Awards show celebrates Whiteness
Matt Olson, Copy Editor
Recently, the Academy Awards received negative attention for featuring all white actors and actresses in its list of nominees. In fact, “The Revenant” director Alejandro González Iñárritu serves as the only minority individual to receive a major nomination. High profile voices have condemned the Academy Awards, but this year’s whitewashing is indicative of a mentality long held by the Academy.
Films like “The Help” or “12 Years A Slave” are occasionally nominated and even sometimes win, but the roles for black men and women in these sorts of films are limited to servitude. Additionally, films like “The Blind Side” and “The Help” show black people as unable to help themselves without a white savior to act as deus ex machina in their poor and unfortunate lives.
In the past, countless films have been overlooked in the Best Picture category, ranging from “Boyz In The Hood” (which was nominated for Best Director and Screenplay) to “Do The Right Thing” (also nominated for Best Screenplay) to “Fruitvale Station.” “Selma” was nominated for Best Picture, but overlooked in every other major category. Similarly, this year’s “Tangerine” was criminally ignored.
Beyond the Academy Awards’ overlooking black men and women in the entertainment industry, the division of English-language and foreign-language films would indicate an ingrained and institutionalized belief that English-language films should be kept separate from their foreign-language counterparts and are inherently better.
One can argue that the shortage of roles for minority individuals contributes to the lack of acting nominations for people of color, but this argument is flawed: why should any roles be designated as “minority” roles? What constitutes a “minority” role? Are white actors and actresses the default for unfilled roles?

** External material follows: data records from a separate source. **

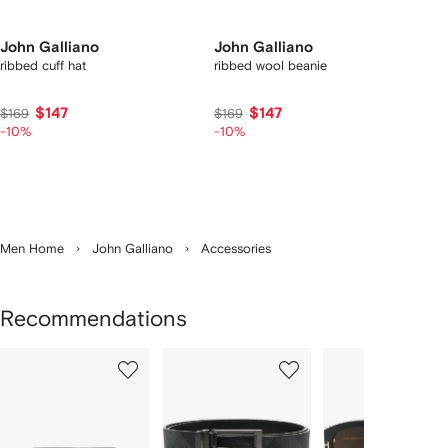
John Galliano
John Galliano
ribbed cuff hat
ribbed wool beanie
$147
$147
$169
$169
-10%
-10%
Men Home
John Galliano
Accessories
Recommendations
Showing
1
2
3
of
of
of
f
12
12
12
2
tems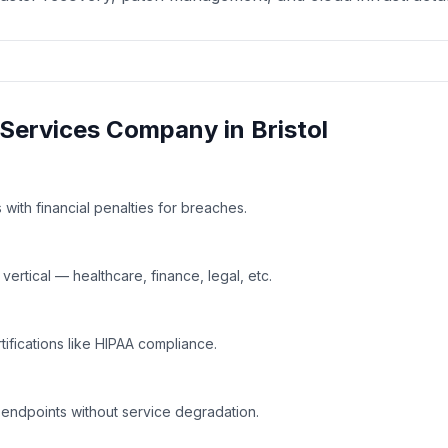
Services
Company in
Bristol
with financial penalties for breaches.
rtical — healthcare, finance, legal, etc.
tifications like HIPAA compliance.
 endpoints without service degradation.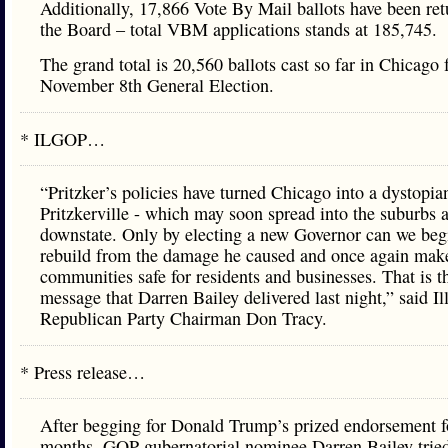
Additionally, 17,866 Vote By Mail ballots have been ret
the Board – total VBM applications stands at 185,745.
The grand total is 20,560 ballots cast so far in Chicago 
November 8th General Election.
* ILGOP…
“Pritzker’s policies have turned Chicago into a dystopia
Pritzkerville - which may soon spread into the suburbs 
downstate. Only by electing a new Governor can we beg
rebuild from the damage he caused and once again mak
communities safe for residents and businesses. That is t
message that Darren Bailey delivered last night,” said Il
Republican Party Chairman Don Tracy.
* Press release…
After begging for Donald Trump’s prized endorsement f
months, GOP gubernatorial nominee Darren Bailey trie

The Academy Awards are considered prestigious because of the prestige assigned to the ceremony. Viewers will be introduced to numerous films they likely would have never discovered on their own, all films which are supposedly good. However, the Academy gets it wrong sometimes. Remember “Crash”? “Avatar”? How about “The English Patient”? The Academy doesn’t even remember that one.
Over the recent years of the Academy’s whitewashing, the Academy has shown itself as undeserving of the prestige the general public awards it. Perhaps we, as moviegoers, should no longer give credence to the awards and nominations the Academy bestows – though people who make excellent films deserve recognition for doing so, when the color of the nominee influences his or her chance of receiving a nomination, then what use is the associated award?